Report each line of the listing that carries the word "with".

Record set section start

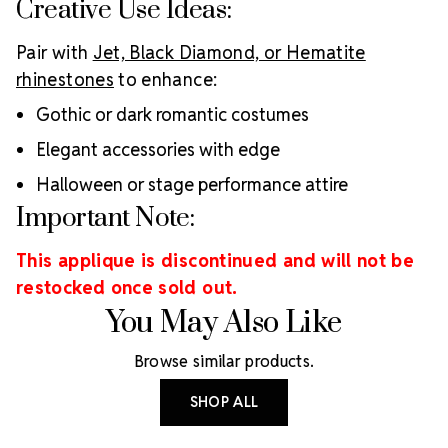
Creative Use Ideas:
Pair with
Jet, Black Diamond, or Hematite
rhinestones
to enhance:
Gothic or dark romantic costumes
Elegant accessories with edge
Halloween or stage performance attire
Important Note:
This applique is discontinued and will not be
restocked once sold out.
You May Also Like
Browse similar products.
SHOP ALL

Record set section end

§ **Response area**:
Pair with
Elegant accessories with edge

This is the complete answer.